About this task ▸ Provide the number of lines below containing the word "vernetzen", without any other words.

Provided records ▸
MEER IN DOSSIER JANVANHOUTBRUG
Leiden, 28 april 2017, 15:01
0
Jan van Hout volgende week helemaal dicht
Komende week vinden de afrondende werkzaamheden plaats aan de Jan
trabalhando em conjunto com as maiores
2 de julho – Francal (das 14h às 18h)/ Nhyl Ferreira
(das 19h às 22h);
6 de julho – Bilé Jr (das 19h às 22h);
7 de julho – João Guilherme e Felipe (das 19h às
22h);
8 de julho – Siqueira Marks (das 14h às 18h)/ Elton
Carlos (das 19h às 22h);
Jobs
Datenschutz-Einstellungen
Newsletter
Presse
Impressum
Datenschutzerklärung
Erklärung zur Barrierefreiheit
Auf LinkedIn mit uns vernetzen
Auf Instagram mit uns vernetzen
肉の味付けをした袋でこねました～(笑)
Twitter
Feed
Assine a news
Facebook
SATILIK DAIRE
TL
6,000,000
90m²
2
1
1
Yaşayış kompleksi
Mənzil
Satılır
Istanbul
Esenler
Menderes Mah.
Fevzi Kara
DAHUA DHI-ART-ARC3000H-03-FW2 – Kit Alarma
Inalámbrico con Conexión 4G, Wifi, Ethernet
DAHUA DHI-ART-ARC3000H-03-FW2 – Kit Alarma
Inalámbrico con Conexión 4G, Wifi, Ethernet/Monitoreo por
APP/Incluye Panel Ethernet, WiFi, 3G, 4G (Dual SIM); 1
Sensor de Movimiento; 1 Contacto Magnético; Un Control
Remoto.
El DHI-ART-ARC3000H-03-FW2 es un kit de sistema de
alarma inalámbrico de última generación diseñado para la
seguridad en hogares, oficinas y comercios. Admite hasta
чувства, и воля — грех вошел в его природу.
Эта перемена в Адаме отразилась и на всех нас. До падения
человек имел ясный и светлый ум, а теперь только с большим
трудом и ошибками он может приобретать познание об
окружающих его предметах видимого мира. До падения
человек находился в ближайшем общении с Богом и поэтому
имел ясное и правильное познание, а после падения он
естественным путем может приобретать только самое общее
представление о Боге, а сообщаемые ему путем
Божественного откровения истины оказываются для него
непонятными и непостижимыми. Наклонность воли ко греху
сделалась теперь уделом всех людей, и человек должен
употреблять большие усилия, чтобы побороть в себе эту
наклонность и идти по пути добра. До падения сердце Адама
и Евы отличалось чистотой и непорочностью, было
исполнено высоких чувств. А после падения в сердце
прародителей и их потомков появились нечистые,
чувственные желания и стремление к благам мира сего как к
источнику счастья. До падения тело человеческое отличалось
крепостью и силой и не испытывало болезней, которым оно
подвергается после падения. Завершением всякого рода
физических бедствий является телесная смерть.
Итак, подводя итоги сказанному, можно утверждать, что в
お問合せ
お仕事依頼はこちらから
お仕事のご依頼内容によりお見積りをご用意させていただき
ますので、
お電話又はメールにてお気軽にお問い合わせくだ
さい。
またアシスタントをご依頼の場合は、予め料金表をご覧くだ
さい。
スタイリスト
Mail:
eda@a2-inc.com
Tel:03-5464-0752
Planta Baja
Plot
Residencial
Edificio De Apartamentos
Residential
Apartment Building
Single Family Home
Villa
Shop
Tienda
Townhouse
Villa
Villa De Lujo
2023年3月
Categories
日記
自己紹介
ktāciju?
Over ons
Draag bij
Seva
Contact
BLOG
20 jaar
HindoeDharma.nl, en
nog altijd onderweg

Response to this task ▸ 2